Roads to Roam 

Inner Roads takes at-risk youth and their families to new heights

“Nature,” writes Lucius Seneca, “has given us the seeds of knowledge, not knowledge itself.”

This summer, a new program for teens called Inner Roads will help nurture those seeds by taking 10 at-risk teenagers and their families from the Missoula area into the heart of the Montana wilderness. For 24 days, teens with emotional or psychological problems—depression, substance abuse, truancy, even criminal behavior—will backpack in the Bob Marshall Wilderness and use the challenges of backcountry living to develop a sense of personal responsibility, teamwork and self-worth.

While they’re away and after they return, their parents or guardians will attend an intensive series of parenting classes with mental health professionals, working on ways to transpose the lessons learned in the wilderness back into community life.

But unlike most wilderness-based programs, which can cost upward of $400 per day, Inner Roads will cost the teens and their families nothing, except for a firm desire and commitment to change the troubled road they’re on.

Inner Roads is the brainchild of co-directors Erika Czerwinski and Michael Hudson, both of whom have years of experience in wilderness-based therapy. This time around, their goal is to target local teens from families who cannot afford expensive wilderness programs and whose therapeutic needs would otherwise go unmet.

“One of our goals was finding a niche for the kids who are getting into trouble and starting to spin out a little bit, but haven’t been adjudicated yet,” says Czerwinski. “They’re going to be a lot more successful if that intervention comes earlier rather than later.”

Wilderness-based therapy is hardly unexplored terrain. For years programs like Outward Bound have taken at-risk youth into the woods and used the challenges of the physical landscape to help teens develop tools for navigating the troubled emotional and psychological landscapes of their daily lives.

What’s unique about Inner Roads, however, is its ambitious goal of bridging the lessons of the wilderness with their lives back in Missoula.

“Wilderness therapy … does a great job at giving kids a lot of new tools and very powerful experiences that get them motivated to start taking steps in the right direction,” explains Hudson. “The problem is when they transition back home and their parents haven’t been doing the work and the community doesn’t understand what they’ve been through. Then there’s very little chance of holding on to what they’ve learned.”

As a result, Inner Roads will establish a mentorship program similar to Big Brothers and Big Sisters that will pair teens up with an older mentor who will meet with them regularly once the program is over. Staff will also stay in weekly contact with their families throughout the years to gauge their progress.

Nationally, the statistics on teenagers with unmet emotional or psychiatric needs are profound. A U.S. Surgeon General’s report from January estimates that 20 percent of kids with psychiatric problems will never receive treatment. In Montana, where one in five teens lives in poverty, the rate of teenage suicide is the fourth highest in the nation, with suicide the second leading cause of adolescent death.

But programs like Inner Roads go a long way toward breaking the cycle of teen depression, alienation and criminal behavior. Studies of wilderness-based therapy programs have shown that juvenile offenders who go through such therapy are two to three times less likely to become repeat offenders as those who don’t.

Interestingly, while teens from wealthier families may have better access to treatment and therapy programs, those from lower-income families often do as well—or better—in the wilderness.

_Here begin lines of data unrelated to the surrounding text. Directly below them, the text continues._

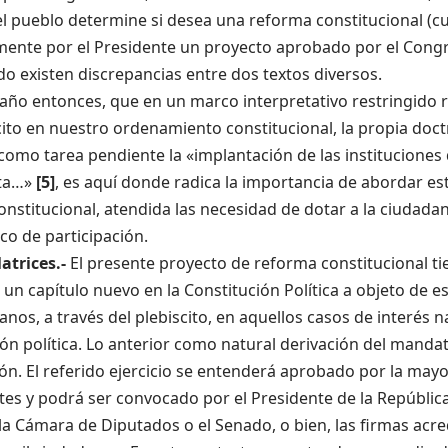
el pueblo determine si desea una reforma constitucional (
ente por el Presidente un proyecto aprobado por el Congres
o existen discrepancias entre dos textos diversos.
año entonces, que en un marco interpretativo restringido 
cito en nuestro ordenamiento constitucional, la propia doct
omo tarea pendiente la «implantación de las instituciones
cta…»
[5]
, es aquí donde radica la importancia de abordar est
onstitucional, atendida las necesidad de dotar a la ciudad
o de participación.
atrices.-
El presente proyecto de reforma constitucional ti
un capítulo nuevo en la Constitución Política a objeto de es
anos, a través del plebiscito, en aquellos casos de interés 
ón política. Lo anterior como natural derivación del mandato
ón. El referido ejercicio se entenderá aprobado por la mayo
tes y podrá ser convocado por el Presidente de la República
la Cámara de Diputados o el Senado, o bien, las firmas acr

“I remember doing a trip with one kid from a low socioeconomic group and he’d been homeless for a period of time,” recalls Hudson. “The other kids were all from upper-middle class families to very wealthy families. He ended up being the leader of the group and they had a lot of respect for him, partly because of his innate survival skills, his ability to read people and his ability to work collaboratively with other people. He understood the importance of being in a group.”

“Inner Roads gives the kids an opportunity to face challenges as far as Mother Nature is concerned that they can’t manipulate their way through,” says Joel Stinton, club coordinator for the Missoula Boys and Girls Club. “They can skip school and they can skip appointments with their counselor or probation officer, but they can’t skip their experience out in the woods.”

Admittedly, measuring the success of wilderness programs is not always a cut and dry affair. Hudson and Czerwinski say they will look at quantitative indicators like rates of truancy, criminal offenses and psychiatric hospitalizations before and after the program, as well as periodic reports from parents, school officials, cases workers and psychologists.

But in the long run, the success of Inner Roads will likely be measured in less tangible ways.

Czerwinski recalls a letter she received from one teenaged girl she worked with one summer who at the start of the program was “sort of a princess” who worried mostly about her hair and nail polish. Afterwards, however, her priorities took a decided turn.

“She’s a 15-year-old girl who never would have been caught dead in the woods,” says Czerwinski. “Now she tells her mom that one of the things she really wants to do is go into psychiatry and do wilderness therapy with kids like herself.”